Case Studies

Case Studies

  • Data Conversion from 4 Source EHR Systems to One EHR

    Project Overview:


    The project aimed to migrate data from four different EHR systems—ECW, Advanced MD, Kareo, and HealthNautica—into a single unified EHR system. This included both Patient Management (PM) and Electronic Medical Records (EMR) data. The goal was to create a streamlined, efficient system where all healthcare records could be accessed and managed in one place, improving operational efficiency and enhancing workflow management for the healthcare provider.



    Challenges:


    • Each of the four EHR systems had its own unique workflow, making data conversion a complex process. A detailed analysis was required to understand how each system functions to ensure a seamless integration.
    • A significant challenge was determining how to map identical records from each of the four systems into a single, consolidated record in the new EHR system.
    • Ensuring that no duplicate or redundant data from the source systems made its way into the new system was a key challenge, requiring meticulous data cleansing and verification processes.

    Solutions:


    • We worked closely with the stakeholders to understand their needs and guided them in deciding which data needed to be migrated from each EHR system, ensuring only the relevant and necessary data was converted.
    • An incremental conversion strategy was employed to allow for gradual data migration. This approach helped minimize the risk of data loss and ensured the data was continually updated throughout the process.
    • The conversion strategy was planned based on the workflows of each system.

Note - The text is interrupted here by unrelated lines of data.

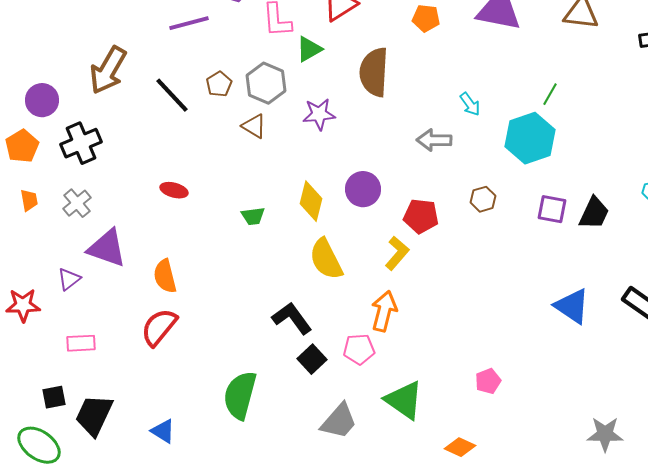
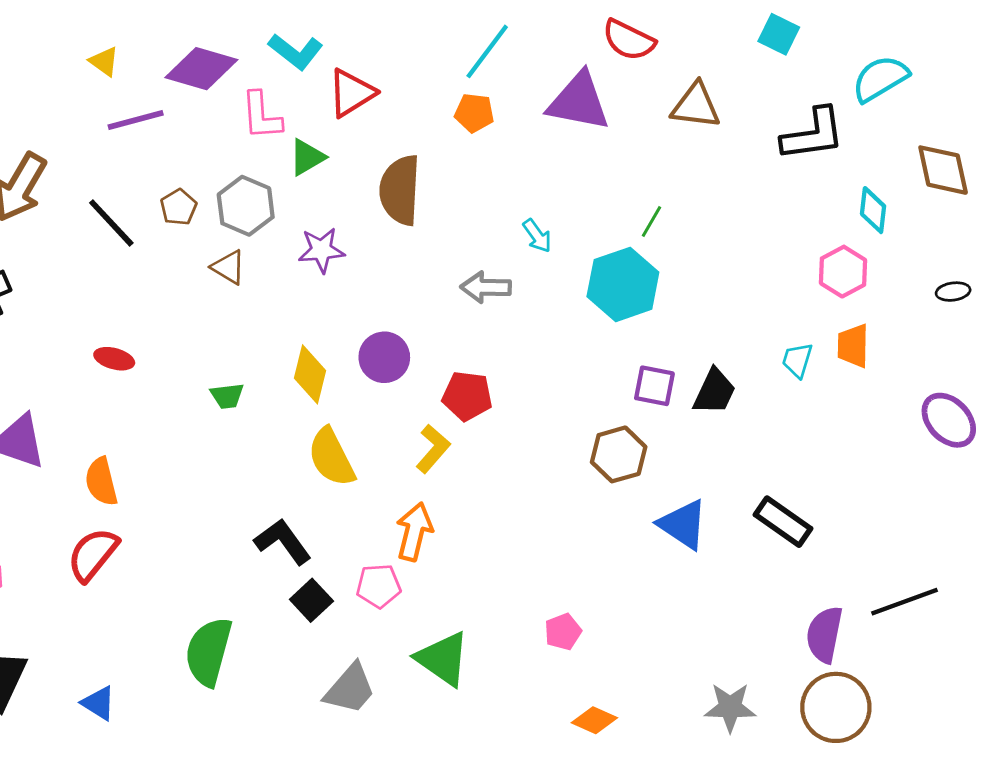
brown hexagon: (483, 199) -> (619, 454), moved, size x1.5
orange diamond: (460, 447) -> (594, 720), moved

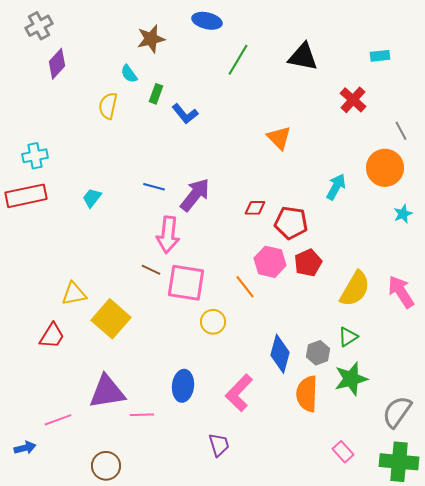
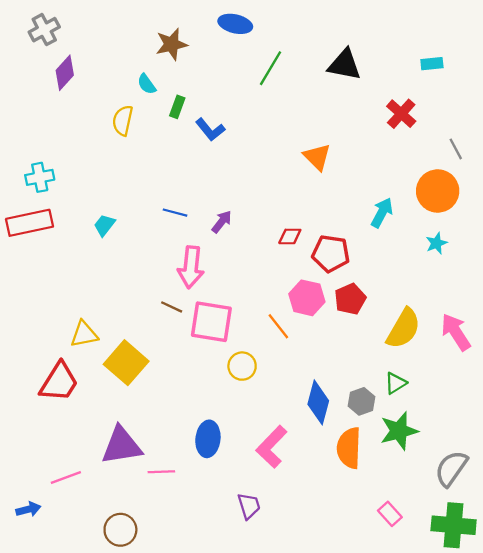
purple arrow: (195, 195) -> (222, 222), size x0.6
cyan star: (403, 214) -> (436, 243), moved
red trapezoid: (52, 336) -> (59, 382), size x1.4

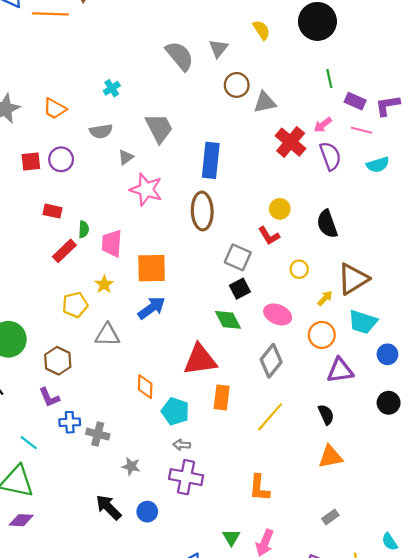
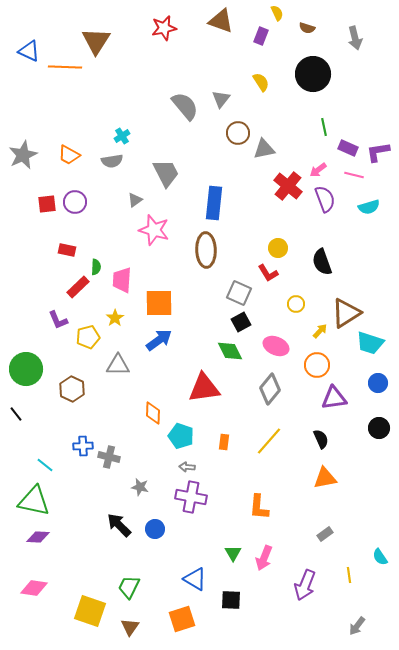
gray semicircle: (101, 131) -> (112, 161), moved
cyan trapezoid: (363, 322) -> (370, 343), moved
purple L-shape: (49, 397) -> (58, 320), moved
orange rectangle: (222, 397) -> (224, 442), moved, size x0.7

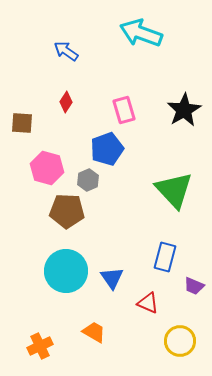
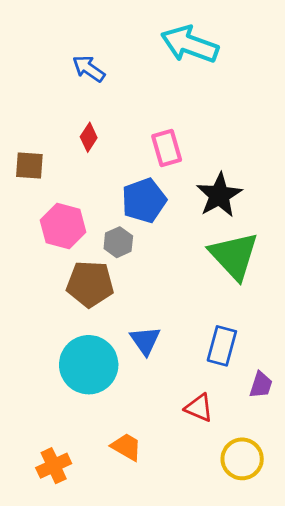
black star: (184, 110) -> (219, 195), moved
blue triangle: (112, 278) -> (145, 340), moved
purple trapezoid: (194, 286) -> (261, 385), turned -95

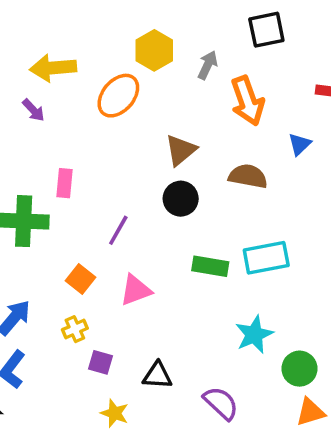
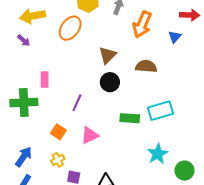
orange arrow: (247, 101) -> (142, 24), turned 48
blue triangle: (300, 144) -> (175, 37), moved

By starting with the system that had the most recent and critical data, we ensured that the destination system reflected the most up-to-date records. Successive conversions from the remaining EHR systems followed in a structured manner to minimize disruption.

    Result:


    • The project successfully consolidated data from ECW, Advanced MD, Kareo, and HealthNautica into a single, unified EHR platform.
    • End users now have seamless access to and management of all patient records from the four different systems in one centralized location. This improved the overall workflow and efficiency within the organization.
    • The stakeholders were extremely satisfied with the smooth conversion process, praising the methodical approach and the effective solution that minimized downtime and data discrepancies.
  • Data Migration from EPIC

    Project Overview:


    This project aimed to migrate healthcare data from EPIC, a widely used electronic medical record (EMR) system, to IMS, a healthcare management platform, to enhance data accessibility and improve operational efficiency. The team faced significant challenges due to limited access to EPIC’s backend database and reliance on Crystal Reports for data extraction. During the initial analysis, it became apparent that the available tools, including SAP Business Objects reports, were insufficient for extracting the necessary data. However, by leveraging a systematic, structured approach, the team successfully utilized Crystal Reports to extract and validate the required data. This enabled the seamless migration of patient records to IMS, ensuring data integrity and providing the healthcare provider with a more streamlined and efficient EMR system.



    Challenges:


    • Limited front-end reports in EPIC for direct data extraction, making the initial analysis phase difficult.
    • Restricted server access allowed only the creation and execution of reports via Crystal Reports, with no direct database access.
    • Complex and extensive data structure of EPIC, requiring significant effort to understand schema relationships and dependencies.
    • The large volume of data within EPIC increased processing time and limited exploration capabilities.
    • Lack of a direct mechanism to transfer extracted data from Crystal Reports to the IMS system, necessitating creative problem-solving.

    Solutions:


    • Developed custom Crystal Reports to extract the required data from EPIC.
    • Extracted the Database Information schema to understand the database design and analyzed recursively with the front end to understand the database structure of EPIC.
    • Designed efficient methods to handle large datasets, reducing processing times and improving accuracy.
    • Devised a workaround to securely transfer extracted data from the Crystal Reports server to the IMS system, overcoming server constraints.
    • Implemented a step-by-step validation process to ensure the accuracy and completeness of migrated data.

    Outcomes:


    • Successfully migrated critical EMR data, including:
    1. Discrete patient data: Prescriptions, Diagnoses, Vitals, Allergies.
    2. Visit-specific data: Social History, Medical/Surgical History, Lab Results, Family History, Immunizations.
    3. Administrative data: Patient Demographics, Appointments, Insurance, Pharmacy, Accounts.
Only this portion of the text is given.